Lalla Rookh (1856 ship)

History

United Kingdom of Great Britain and Ireland
- Name: Lalla Rookh
- Owner: William Prowse & Co.
- Builder: Liverpool
- Launched: 1856
- Fate: Wrecked on rocks off Prawle Point, Devon, 3 March 1873

General characteristics
- Type: Tea clipper
- Tons burthen: 869 tons
- Length: 179 feet (55 m)
- Depth of hold: 20 feet (6.1 m)

= Lalla Rookh (1856 ship) =

Lalla Rookh was a square-rigged, iron-hulled tea clipper of 869 tons, built in 1856 in Liverpool, Lancashire, owned by William Prowse & Co. and said to travel fast. She was used for trade with India and China, and was advertised in 1871 as a packet ship to take passengers to Australia. She was completely wrecked at Prawle Point, Devon on 3 March 1873, with the loss of one crew member and all of her cargo of tea and tobacco.

==Description==
Lalla Rookh was a square-rigged, iron-hulled tea clipper of 869 tons, built in 1856 in Liverpool, Lancashire. She was owned by William Prowse & Co. (Note: At a court case in 1860 about the collision of another of their ships, Peerless, Joshua Prowse, William Prowse jnr, John Prowse, Robert Saunders Prowse, and Peter Colliver were listed as owners.) of Liverpool, although one report cites the owners as Adams and Co. of Liverpool. She was 179 ft in length and 33 ft in breadth, with a hold 20 ft deep.

==Use and voyages==
She was used to transport tea from China to Britain.

Lalla Rookh sailed under the command of masters "Connibe'r" (Colliver?) (1860–61); T. Brown (1865–66); Wilson (1865–66, 1870–71); and Fullerton (1872–73).
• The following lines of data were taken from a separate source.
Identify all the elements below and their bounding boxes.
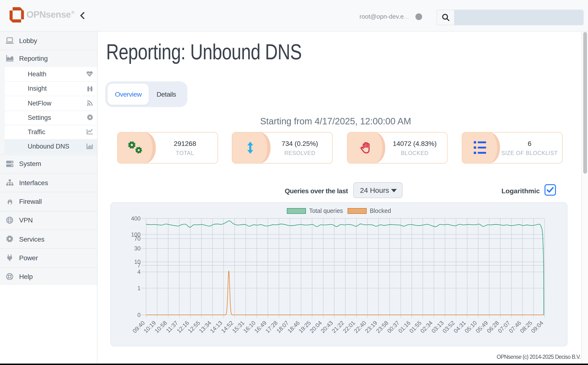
- svg-text:30: 30: [134, 245, 141, 252]
- svg-text:03:13: 03:13: [430, 320, 445, 334]
- svg-text:12:16: 12:16: [175, 320, 190, 334]
- svg-text:03:52: 03:52: [441, 320, 456, 334]
- svg-text:13:34: 13:34: [198, 320, 212, 334]
- svg-text:22:01: 22:01: [342, 320, 356, 334]
- svg-text:05:49: 05:49: [474, 320, 489, 334]
- svg-text:14:13: 14:13: [209, 320, 224, 334]
- svg-text:07:46: 07:46: [508, 320, 522, 334]
- svg-text:1: 1: [137, 285, 141, 291]
- svg-text:21:22: 21:22: [331, 320, 345, 334]
- svg-text:22:40: 22:40: [353, 320, 367, 334]
- svg-text:12:55: 12:55: [187, 320, 201, 334]
- svg-text:06:28: 06:28: [485, 320, 500, 334]
- svg-text:04:31: 04:31: [452, 320, 467, 334]
- svg-text:01:16: 01:16: [397, 320, 412, 334]
- svg-text:08:25: 08:25: [519, 320, 533, 334]
- svg-text:4: 4: [137, 269, 141, 275]
- svg-text:23:58: 23:58: [375, 320, 390, 334]
- svg-text:70: 70: [134, 235, 141, 242]
- svg-text:400: 400: [131, 215, 141, 222]
- svg-text:09:04: 09:04: [530, 320, 545, 334]
- svg-text:01:55: 01:55: [408, 320, 423, 334]
- svg-text:19:25: 19:25: [297, 320, 312, 334]
- svg-text:16:10: 16:10: [242, 320, 257, 334]
- svg-text:23:19: 23:19: [364, 320, 379, 334]
- svg-text:00:37: 00:37: [386, 320, 401, 334]
- svg-text:10:19: 10:19: [142, 320, 157, 334]
- svg-text:02:34: 02:34: [419, 320, 434, 334]
- svg-text:20:43: 20:43: [319, 320, 334, 334]
- svg-text:18:07: 18:07: [275, 320, 290, 334]
- svg-text:07:07: 07:07: [496, 320, 511, 334]
- svg-text:11:37: 11:37: [165, 320, 179, 334]
- svg-text:15:31: 15:31: [231, 320, 246, 334]
- svg-text:10:58: 10:58: [153, 320, 168, 334]
- svg-text:14:52: 14:52: [220, 320, 235, 334]
- svg-text:18:46: 18:46: [286, 320, 301, 334]
- svg-text:20:04: 20:04: [308, 320, 323, 334]
- svg-text:0: 0: [137, 312, 141, 318]
- svg-text:16:49: 16:49: [253, 320, 268, 334]
- svg-text:17:28: 17:28: [264, 320, 279, 334]
- svg-text:7: 7: [137, 262, 141, 269]
- svg-text:09:40: 09:40: [131, 320, 146, 334]
- svg-text:05:10: 05:10: [464, 320, 478, 334]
On 28 October 1859, the Danish schooner Ida collided with a ship named Lallah Rookh and sank at Liverpool, but was able to be refloated, and all crew were saved. (Note: It is yet to be confirmed that it was this Lalla Rookh involved in the collision, but it seems likely, given the lack of other substantial ships of this name recorded around this time.)

In April 1867 Lallah Rookh sailed from Liverpool to Calcutta under Captain Wilson.

In 1871 she was "re-classed at Lloyd's for a period of twenty-one years".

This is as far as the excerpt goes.